ColumbianDrugLord said:


> I get what you are saying, I always have.
> 
> You are saying Ki has little to do with the soul. I am saying Akira Toriyama called ki spiritual power. Spirit is a direct synonym for soul.
> 
> You think Ki is a measure of strength. I'm saying it's a measure of soul. We will have to agree to disagree, but I get where you are coming from, though.


And again, that's equivocation.
Not only that, it's also non-sequitur.
1. Equivocation because "spiritual power" is not equal to soul.
2. Non-sequitur because the strength of your "spiritual power" does not conclude that you cannot be affected by weaker spiritual attacks, implying that "spiritual power" is equal to soul.
If you don't think it's equivocation, prove it.


----------



## Roggiano (Apr 20, 2016)

ColumbianDrugLord said:


> I get what you are saying, I always have.
> 
> You are saying Ki has little to do with the soul. I am saying Akira Toriyama called ki spiritual power. Spirit is a direct synonym for soul.
> 
> You think Ki is a measure of strength. I'm saying it's a measure of soul. We will have to agree to disagree, but I get where you are coming from, though.



I see, I see.  That being said, Akira Toriyama never called ki spiritual power or spirit energy.  That was in the English versions of DBZ.  I do believe that, in the context of DBZ, ki was more akin to life force and was more a tangible type of energy (hence why ki blasts and all that).

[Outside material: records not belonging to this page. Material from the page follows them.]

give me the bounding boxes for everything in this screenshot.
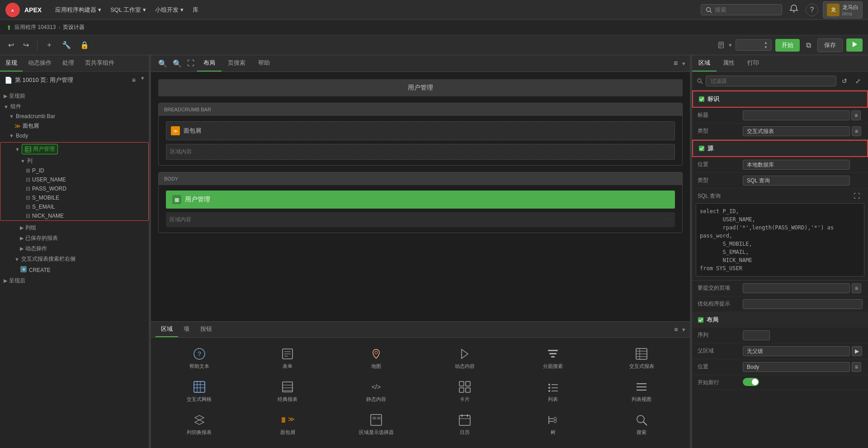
tab-processing[interactable]: 处理 bbox=[57, 55, 80, 71]
tree-item-nickname[interactable]: ⊟ NICK_NAME bbox=[0, 211, 148, 220]
comp-tab-items[interactable]: 项 bbox=[178, 322, 195, 337]
parent-select[interactable]: 无父级 bbox=[743, 346, 850, 356]
global-search[interactable] bbox=[701, 4, 782, 15]
zoom-in-button[interactable]: 🔍 bbox=[170, 57, 184, 70]
submit-action-btn[interactable]: ≡ bbox=[852, 283, 861, 293]
comp-ig[interactable]: 交互式网格 bbox=[156, 375, 243, 407]
tree-item-col-groups[interactable]: ▶ 列组 bbox=[0, 223, 149, 233]
comp-smart-filter[interactable]: 智能筛选器 bbox=[244, 441, 332, 448]
comp-breadcrumb[interactable]: ≫ 面包屑 bbox=[244, 408, 332, 440]
nav-app-builder[interactable]: 应用程序构建器 ▾ bbox=[51, 6, 106, 14]
breadcrumb-app[interactable]: 应用程序 104313 bbox=[14, 24, 56, 31]
tab-shared-components[interactable]: 页共享组件 bbox=[80, 55, 120, 71]
undo-button[interactable]: ↩ bbox=[5, 39, 17, 51]
nav-team-dev[interactable]: 小组开发 ▾ bbox=[151, 6, 188, 14]
run-button[interactable] bbox=[846, 38, 863, 52]
notifications-button[interactable] bbox=[787, 2, 801, 17]
center-menu[interactable]: ≡ ▾ bbox=[671, 57, 685, 69]
title-action-btn[interactable]: ≡ bbox=[851, 110, 861, 120]
comp-form[interactable]: 表单 bbox=[244, 342, 332, 374]
expand-button[interactable]: ⛶ bbox=[184, 57, 197, 69]
tree-item-columns[interactable]: ▼ 列 bbox=[0, 156, 148, 166]
page-stepper[interactable]: ▲ ▼ bbox=[764, 41, 768, 49]
source-header[interactable]: 源 bbox=[692, 140, 868, 157]
right-tab-print[interactable]: 打印 bbox=[741, 55, 765, 71]
tree-item-ir-search[interactable]: ▼ 交互式报表搜索栏右侧 bbox=[0, 254, 149, 264]
sql-code[interactable]: select P_ID, USER_NAME, rpad('*',length(… bbox=[696, 203, 864, 276]
comp-tab-region[interactable]: 区域 bbox=[156, 322, 178, 337]
comp-reorder-report[interactable]: 重排报表 bbox=[332, 441, 420, 448]
comp-dynamic-content[interactable]: 动态内容 bbox=[421, 342, 509, 374]
filter-expand-btn[interactable]: ⤢ bbox=[853, 76, 863, 86]
tab-layout[interactable]: 布局 bbox=[197, 55, 222, 71]
right-tab-attrs[interactable]: 属性 bbox=[717, 55, 741, 71]
tree-item-smobile[interactable]: ⊟ S_MOBILE bbox=[0, 193, 148, 202]
help-button[interactable]: ? bbox=[806, 4, 818, 16]
comp-ir[interactable]: 交互式报表 bbox=[598, 342, 685, 374]
redo-button[interactable]: ↪ bbox=[20, 39, 32, 51]
tree-item-pid[interactable]: ⊞ P_ID bbox=[0, 166, 148, 175]
identification-header[interactable]: 标识 bbox=[692, 91, 868, 108]
type-select[interactable]: 交互式报表 bbox=[743, 126, 850, 136]
comp-list-view[interactable]: 列表视图 bbox=[598, 375, 685, 407]
nav-gallery[interactable]: 库 bbox=[188, 6, 203, 14]
comp-menu-btn[interactable]: ≡ bbox=[671, 324, 680, 335]
source-type-select[interactable]: SQL 查询 bbox=[743, 176, 850, 186]
tree-item-saved-reports[interactable]: ▶ 已保存的报表 bbox=[0, 233, 149, 243]
new-row-toggle[interactable] bbox=[743, 378, 759, 386]
comp-classic-report[interactable]: 经典报表 bbox=[244, 375, 332, 407]
start-button[interactable]: 开始 bbox=[775, 39, 800, 52]
tab-page-search[interactable]: 页搜索 bbox=[222, 55, 252, 71]
comp-map[interactable]: 地图 bbox=[332, 342, 420, 374]
comp-tab-buttons[interactable]: 按钮 bbox=[195, 322, 217, 337]
canvas-user-mgmt[interactable]: ▦ 用户管理 bbox=[166, 191, 675, 209]
submit-input[interactable] bbox=[743, 283, 850, 293]
order-input[interactable]: 10 bbox=[743, 330, 770, 340]
comp-help-text[interactable]: ? 帮助文本 bbox=[156, 342, 243, 374]
tab-dynamic-actions[interactable]: 动态操作 bbox=[23, 55, 57, 71]
plus-button[interactable]: ＋ bbox=[43, 38, 56, 52]
type-action-btn[interactable]: ≡ bbox=[852, 126, 861, 136]
sql-expand-btn[interactable]: ⛶ bbox=[851, 191, 863, 201]
position-select[interactable]: Body bbox=[743, 362, 850, 372]
tree-item-password[interactable]: ⊟ PASS_WORD bbox=[0, 184, 148, 193]
comp-tree[interactable]: 树 bbox=[509, 408, 597, 440]
tab-help[interactable]: 帮助 bbox=[252, 55, 276, 71]
location-select[interactable]: 本地数据库 bbox=[743, 160, 850, 170]
parent-action-btn[interactable]: ▶ bbox=[852, 346, 862, 356]
tree-item-semail[interactable]: ⊟ S_EMAIL bbox=[0, 202, 148, 211]
tree-item-breadcrumb[interactable]: ≫ 面包屑 bbox=[0, 121, 149, 131]
tree-item-render-before[interactable]: ▶ 呈现前 bbox=[0, 91, 149, 101]
comp-region-selector[interactable]: 区域显示选择器 bbox=[332, 408, 420, 440]
tree-item-breadcrumb-bar[interactable]: ▼ Breadcrumb Bar bbox=[0, 112, 149, 121]
filter-input[interactable] bbox=[706, 76, 836, 86]
zoom-out-button[interactable]: 🔍 bbox=[156, 57, 170, 70]
tree-item-body[interactable]: ▼ Body bbox=[0, 131, 149, 140]
tree-item-create[interactable]: ⚙ CREATE bbox=[0, 264, 149, 276]
comp-list[interactable]: 列表 bbox=[509, 375, 597, 407]
title-input[interactable]: 用户管理 bbox=[743, 110, 850, 120]
tree-item-render-after[interactable]: ▶ 呈现后 bbox=[0, 276, 149, 286]
comp-calendar[interactable]: 日历 bbox=[421, 408, 509, 440]
tree-item-dynamic-actions[interactable]: ▶ 动态操作 bbox=[0, 243, 149, 254]
settings-button[interactable]: 🔧 bbox=[59, 39, 74, 51]
nav-sql-workshop[interactable]: SQL 工作室 ▾ bbox=[106, 6, 151, 14]
comp-url[interactable]: URL bbox=[421, 441, 509, 448]
tree-item-components[interactable]: ▼ 组件 bbox=[0, 101, 149, 112]
user-mgmt-node[interactable]: 用户管理 bbox=[22, 144, 58, 154]
tree-item-username[interactable]: ⊟ USER_NAME bbox=[0, 175, 148, 184]
position-action-btn[interactable]: ≡ bbox=[852, 362, 861, 372]
tree-item-user-mgmt[interactable]: ▼ 用户管理 bbox=[0, 143, 148, 156]
comp-col-toggle[interactable]: 列切换报表 bbox=[156, 408, 243, 440]
search-input[interactable] bbox=[715, 6, 774, 13]
user-avatar[interactable]: 龙 龙马白 blma bbox=[823, 1, 863, 19]
comp-cards[interactable]: 卡片 bbox=[421, 375, 509, 407]
tab-render[interactable]: 呈现 bbox=[0, 55, 23, 71]
comp-chart[interactable]: 图表 bbox=[156, 441, 243, 448]
canvas-breadcrumb-item[interactable]: ≫ 面包屑 bbox=[166, 121, 675, 140]
right-tab-region[interactable]: 区域 bbox=[692, 55, 717, 71]
comp-faceted-search[interactable]: 分面搜索 bbox=[509, 342, 597, 374]
comp-search[interactable]: 搜索 bbox=[598, 408, 685, 440]
copy-button[interactable]: ⧉ bbox=[803, 39, 814, 51]
comp-static-content[interactable]: </> 静态内容 bbox=[332, 375, 420, 407]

Unless that changed in DBS, then I still don't see how, in the DB world, ki equals a measure of soul, as you say.

edit:
To add on top of what AzureDaora says, do remember we're using translations.  This makes it even more difficult to properly determine whether or not ki in DB is part of the soul or not.


----------



## Clutch (Apr 20, 2016)

_Akira Toriyama_

_"In battle, the most important thing is the size of your ki, and your control over it.* Ki as a concept of course includes such spiritual powers as energy* [genki], courage [yūki], and right-mindedness [shōki]11. *No matter how much you train, there are limits to physical strength, and the only way to overcome that is through ki.* I think Goku was able to approach the mightiest warriors in the universe through strengthening his ki."_



_
"In the Dragon Ball World, *ki is a sort of life-energy found in all living things, even planets and stars. *This idea is based off of the concept of ki (or alternatively “chi” or “qi”) found in various Eastern religions, but exaggerated greatly to match Dragon Ball‘s cartoonish atmosphere." _




*qi*
[chœ]
*noun, Pinyin.*
_1.(in traditional Chinese medicine and philosophy) *the vital life force that flows through the body* and is supposedly regulated by acupuncture._

*spir·it*
_ˈspirit/
noun
noun: spirit; plural noun: spirits
_
_ 1.the nonphysical part of a person that is the seat of emotions and character; *the soul.*
*synonyms:	soul*, psyche, (inner) self, inner being, inner man/woman, mind, ego, id;
_

*soul*
sōl/
noun
noun: soul; plural noun: souls

_1.*the spiritual* or immaterial part of a human being or animal, regarded as immortal.
_
Spiritual power is *literally* a synonym of soul potency. I'm not seeing how this is a _"non-sequitur"_. You are *literally* claiming ki to be the *exact* opposite of what the creator just said it was and the *exact* opposite of what the English dictionary says it is. If you guys are using your own special definitions to define terms then there is nothing I can do about that. Those are the rules and that's okay.


----------



## AzureDaora (Apr 20, 2016)

>.>
Do you know "soul-fucking" is? Heck, do you know what equivocation is?
You just literally stated a direct example of equivocation. Here, let me use the example on OBD Wiki:

"This is when someone uses two different meanings of a word to imply something that isn't necessarily true.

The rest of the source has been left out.